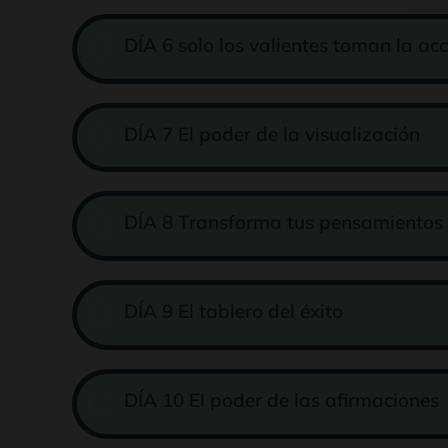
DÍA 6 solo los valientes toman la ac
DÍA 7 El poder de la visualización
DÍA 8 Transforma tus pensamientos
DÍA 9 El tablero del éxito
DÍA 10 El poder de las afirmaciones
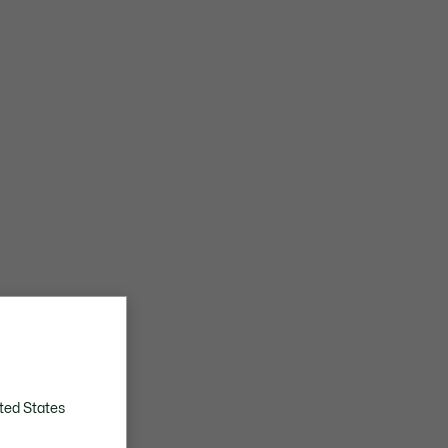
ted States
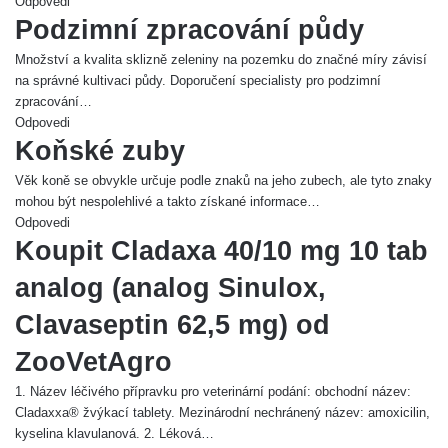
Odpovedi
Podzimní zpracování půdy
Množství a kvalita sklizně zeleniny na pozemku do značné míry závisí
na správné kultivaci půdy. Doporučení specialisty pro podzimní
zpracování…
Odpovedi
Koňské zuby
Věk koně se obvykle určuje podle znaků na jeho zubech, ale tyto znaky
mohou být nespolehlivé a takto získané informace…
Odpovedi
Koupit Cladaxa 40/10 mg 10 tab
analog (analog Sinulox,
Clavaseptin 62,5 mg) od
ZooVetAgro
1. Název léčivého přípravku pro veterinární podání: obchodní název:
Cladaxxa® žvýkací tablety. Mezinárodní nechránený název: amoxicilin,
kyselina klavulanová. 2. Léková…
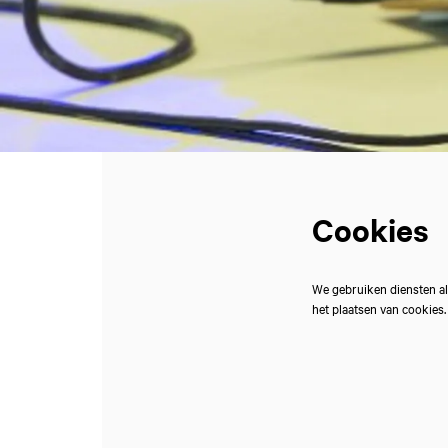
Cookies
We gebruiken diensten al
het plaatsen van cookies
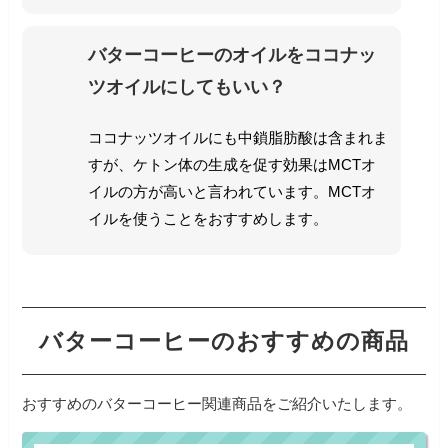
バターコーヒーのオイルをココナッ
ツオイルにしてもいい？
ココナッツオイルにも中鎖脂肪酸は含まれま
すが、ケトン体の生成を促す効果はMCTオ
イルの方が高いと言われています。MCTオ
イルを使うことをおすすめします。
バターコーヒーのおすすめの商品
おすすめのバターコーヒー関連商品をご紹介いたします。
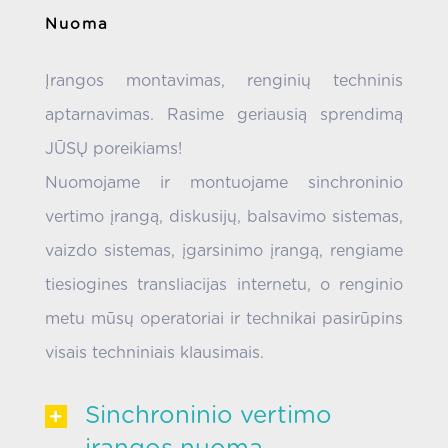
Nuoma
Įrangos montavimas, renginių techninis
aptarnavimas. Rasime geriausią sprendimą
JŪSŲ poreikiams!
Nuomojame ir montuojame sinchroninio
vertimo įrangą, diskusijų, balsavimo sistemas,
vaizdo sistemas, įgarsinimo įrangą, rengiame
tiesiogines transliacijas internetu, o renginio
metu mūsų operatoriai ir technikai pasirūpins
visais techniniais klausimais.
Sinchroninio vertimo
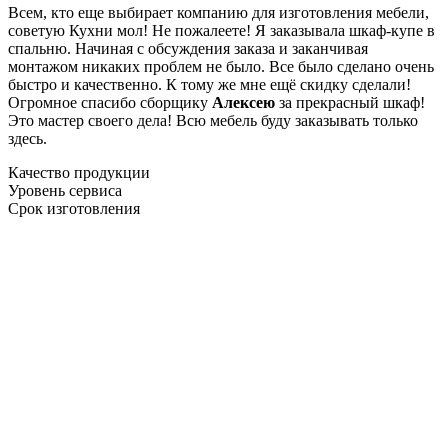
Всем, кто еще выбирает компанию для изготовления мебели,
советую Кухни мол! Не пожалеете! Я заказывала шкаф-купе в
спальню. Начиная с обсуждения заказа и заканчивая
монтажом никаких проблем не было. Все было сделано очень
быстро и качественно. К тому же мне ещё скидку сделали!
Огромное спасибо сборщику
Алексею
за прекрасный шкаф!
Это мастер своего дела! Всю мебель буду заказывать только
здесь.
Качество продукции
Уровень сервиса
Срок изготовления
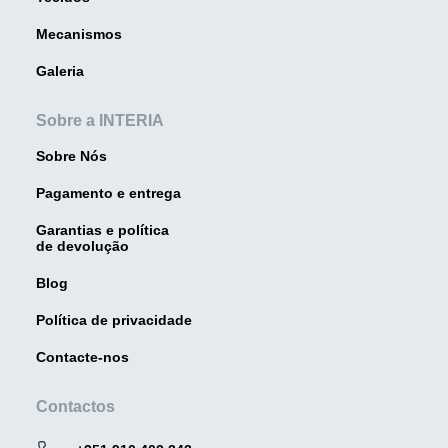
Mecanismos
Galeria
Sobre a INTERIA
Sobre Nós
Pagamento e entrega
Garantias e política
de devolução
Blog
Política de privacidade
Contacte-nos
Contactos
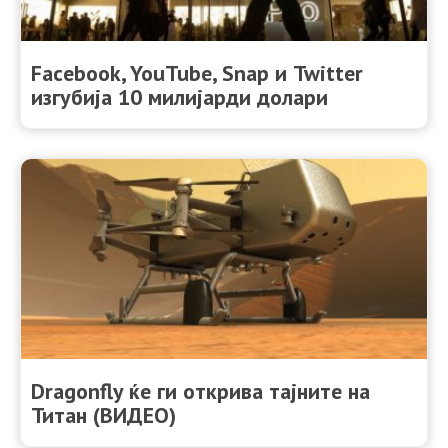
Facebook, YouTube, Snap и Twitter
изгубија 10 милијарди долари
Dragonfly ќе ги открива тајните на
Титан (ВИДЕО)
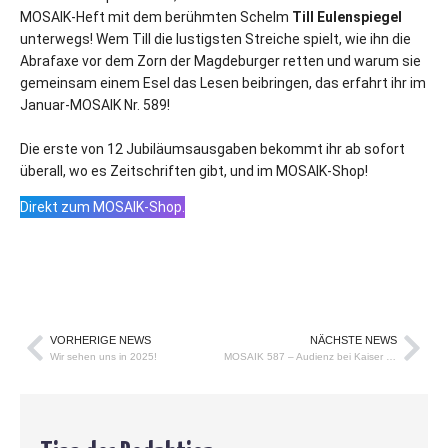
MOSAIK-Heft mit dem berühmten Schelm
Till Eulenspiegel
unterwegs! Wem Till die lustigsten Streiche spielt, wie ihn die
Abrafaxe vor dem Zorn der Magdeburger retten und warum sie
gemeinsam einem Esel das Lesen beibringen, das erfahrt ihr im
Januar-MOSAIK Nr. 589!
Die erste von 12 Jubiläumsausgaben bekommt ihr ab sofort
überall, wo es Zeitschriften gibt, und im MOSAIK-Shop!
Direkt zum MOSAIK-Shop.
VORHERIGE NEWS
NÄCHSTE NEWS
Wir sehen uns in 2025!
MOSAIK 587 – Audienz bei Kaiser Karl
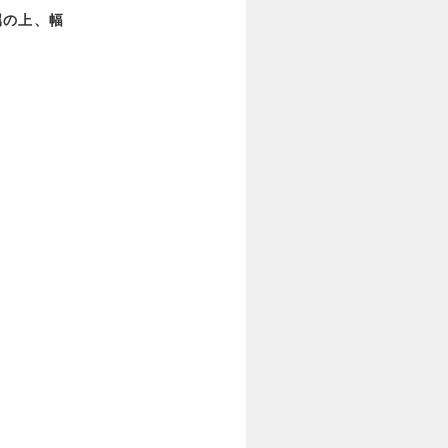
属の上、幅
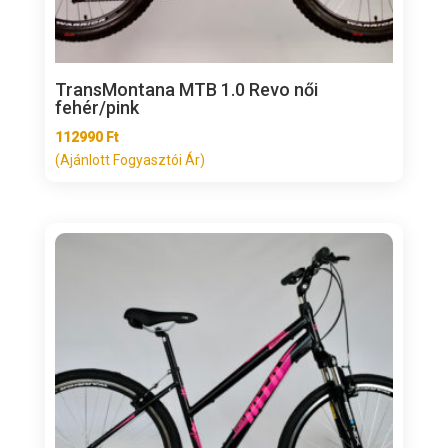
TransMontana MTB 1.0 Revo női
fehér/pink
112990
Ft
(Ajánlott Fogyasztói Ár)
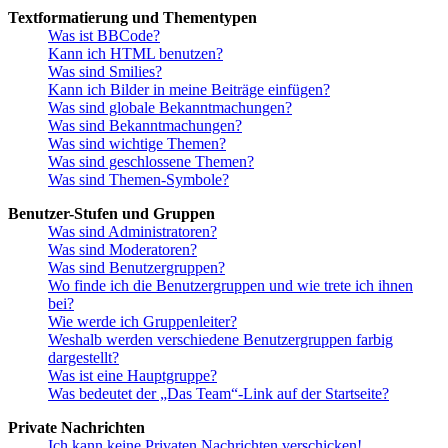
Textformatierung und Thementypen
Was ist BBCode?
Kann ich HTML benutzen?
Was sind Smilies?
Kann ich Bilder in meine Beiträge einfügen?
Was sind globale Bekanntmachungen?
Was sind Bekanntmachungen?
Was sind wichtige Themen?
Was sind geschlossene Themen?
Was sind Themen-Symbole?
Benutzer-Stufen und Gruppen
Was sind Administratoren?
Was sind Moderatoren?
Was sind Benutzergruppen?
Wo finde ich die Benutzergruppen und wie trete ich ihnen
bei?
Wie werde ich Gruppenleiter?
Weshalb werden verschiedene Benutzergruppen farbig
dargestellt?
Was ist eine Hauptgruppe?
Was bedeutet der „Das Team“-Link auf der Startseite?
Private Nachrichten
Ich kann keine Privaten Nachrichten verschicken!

◆ ◆ ◆ ◆

■ TASK OBJECTIVE
Please return the lines above that run from the line containing "спальню. Начиная с" to the line containing "за прекрасный шкаф!", inclusive, exactly and with no other lines.

■ RESPONSE
спальню. Начиная с обсуждения заказа и заканчивая
монтажом никаких проблем не было. Все было сделано очень
быстро и качественно. К тому же мне ещё скидку сделали!
Огромное спасибо сборщику
Алексею
за прекрасный шкаф!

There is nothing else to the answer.